=== Section Start ===

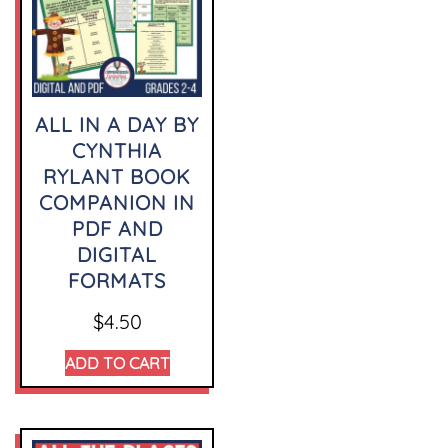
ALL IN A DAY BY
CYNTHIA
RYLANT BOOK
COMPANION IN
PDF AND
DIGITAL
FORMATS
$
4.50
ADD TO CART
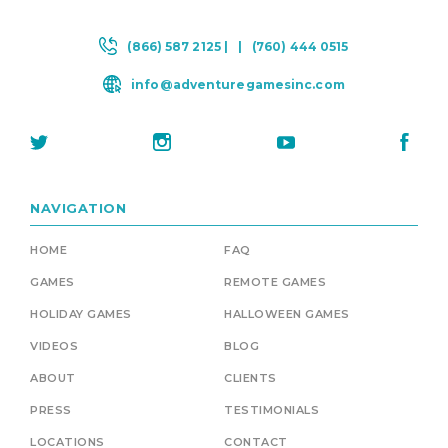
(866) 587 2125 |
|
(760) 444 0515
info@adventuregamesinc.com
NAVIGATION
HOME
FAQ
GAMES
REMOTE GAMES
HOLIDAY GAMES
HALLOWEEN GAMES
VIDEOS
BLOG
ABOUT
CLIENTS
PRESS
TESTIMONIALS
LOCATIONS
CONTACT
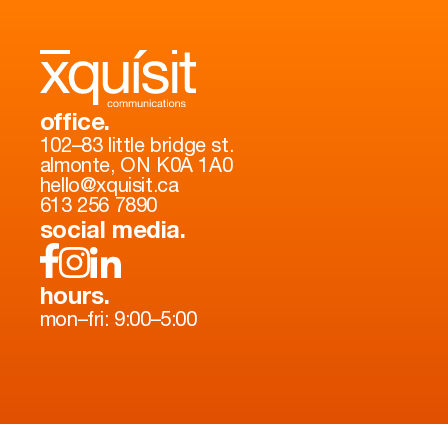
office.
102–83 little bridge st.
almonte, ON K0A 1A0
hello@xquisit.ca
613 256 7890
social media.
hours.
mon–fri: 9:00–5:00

=== Section End ===
=== Section Start ===

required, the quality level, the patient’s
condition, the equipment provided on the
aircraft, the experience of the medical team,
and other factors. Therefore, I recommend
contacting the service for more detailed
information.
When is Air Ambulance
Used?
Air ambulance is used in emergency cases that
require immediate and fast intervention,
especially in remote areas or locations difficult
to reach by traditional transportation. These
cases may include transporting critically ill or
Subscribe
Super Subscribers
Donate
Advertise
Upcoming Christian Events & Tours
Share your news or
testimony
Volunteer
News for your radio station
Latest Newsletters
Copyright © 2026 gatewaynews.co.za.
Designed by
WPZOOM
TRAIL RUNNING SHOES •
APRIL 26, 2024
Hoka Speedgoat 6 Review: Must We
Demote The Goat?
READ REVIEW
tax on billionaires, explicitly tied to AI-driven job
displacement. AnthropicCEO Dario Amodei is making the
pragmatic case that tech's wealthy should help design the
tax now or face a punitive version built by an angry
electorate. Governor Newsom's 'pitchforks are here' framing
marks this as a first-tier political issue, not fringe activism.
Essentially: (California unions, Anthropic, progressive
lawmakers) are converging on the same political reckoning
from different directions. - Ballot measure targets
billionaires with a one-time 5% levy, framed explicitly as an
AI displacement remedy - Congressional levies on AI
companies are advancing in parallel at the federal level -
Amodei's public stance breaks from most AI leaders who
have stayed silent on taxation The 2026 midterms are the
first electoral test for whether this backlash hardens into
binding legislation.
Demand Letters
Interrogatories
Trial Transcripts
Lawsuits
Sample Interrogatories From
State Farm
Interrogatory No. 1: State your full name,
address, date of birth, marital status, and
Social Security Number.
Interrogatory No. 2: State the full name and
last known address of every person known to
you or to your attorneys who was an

=== Section End ===

## [Work instruction]
Please transcribe exactly the part of the records that opens with the line containing "COMPANION IN" and closes with the line containing "613 256 7890", both ends included, and leave out the pictures.

## [Result]
COMPANION IN
PDF AND
DIGITAL
FORMATS
$
4.50
ADD TO CART
(866) 587 2125 |
|
(760) 444 0515
info@adventuregamesinc.com
NAVIGATION
HOME
FAQ
GAMES
REMOTE GAMES
HOLIDAY GAMES
HALLOWEEN GAMES
VIDEOS
BLOG
ABOUT
CLIENTS
PRESS
TESTIMONIALS
LOCATIONS
CONTACT
office.
102–83 little bridge st.
almonte, ON K0A 1A0
hello@xquisit.ca
613 256 7890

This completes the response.